BRIEF DESCRIPTION OF DRAWINGS FIG. 1 is a schematic view of a nucleic acid-immobilized hollow fiber, a nucleic acid-immobilized hollow fiber array, and a slice thereof. (1) is a nucleic acid-immobilized hollow fiber on which probe A is immobilized, (2) is a nucleic acid-immobilized hollow fiber on which probe B is immobilized, and (3) is a nucleic acid comprising these two nucleic acid-immobilized hollow fibers. The immobilized fiber array and (4) show cross sections of the nucleic acid-immobilized hollow fiber array cut in a direction perpendicular to the fiber axis.

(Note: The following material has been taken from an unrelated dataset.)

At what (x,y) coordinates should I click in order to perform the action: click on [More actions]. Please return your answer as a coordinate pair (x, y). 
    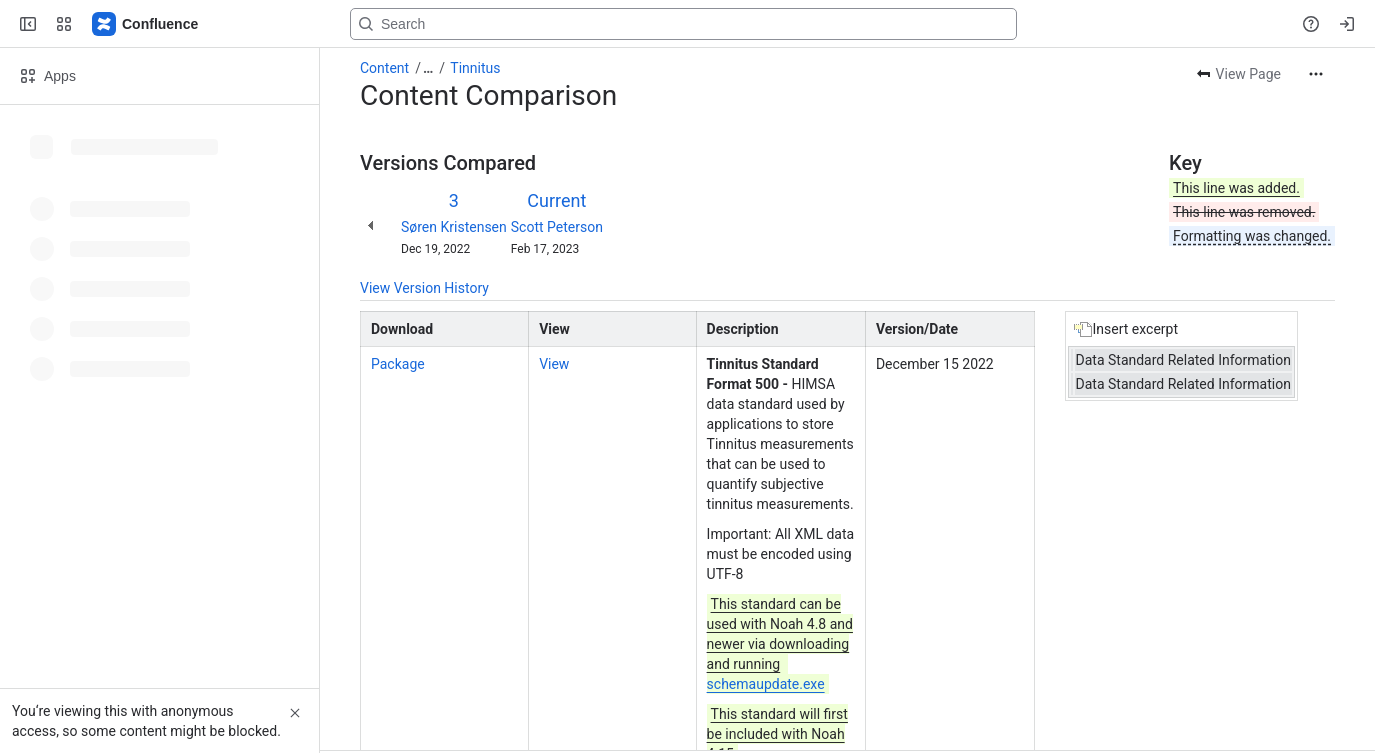
    Looking at the image, I should click on (1316, 74).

Continued on the front page F term (reference) 2G045 AA35 BB22 DA12 DA13 DA14 FB01 FB02 FB07 FB08 FB12 FB15 GC30 4B024 AA20 BA80 CA01 HA12 4B033 NA01 NA45 NB65 ND05 ND20 4B063 QA01 QA18 QQ42 QQ89 QR32 QR32 QR31

Claims (6)

[Claims] 1. A hollow fiber on which a nucleic acid is immobilized. 2. A hollow fiber array on which nucleic acids are immobilized, comprising the bundle of fibers according to claim 1. 3. The nucleic acid-immobilized hollow fiber array according to claim 2, wherein each fiber in the fiber array is regularly arranged. 4. The nucleic acid-immobilized hollow fiber array according to claim ² , wherein the fiber bundle contains 100 or more hollow fibers per 1 cm ² . 5. The nucleic acid-immobilized hollow fiber array according to claim 2, wherein the type of the nucleic acid is different in all or a part of each fiber. 6. A thin slice of the nucleic acid-immobilized hollow fiber array, which has a cut surface that intersects the fiber axis of the nucleic acid-immobilized hollow fiber array according to any one of claims 2 to 5.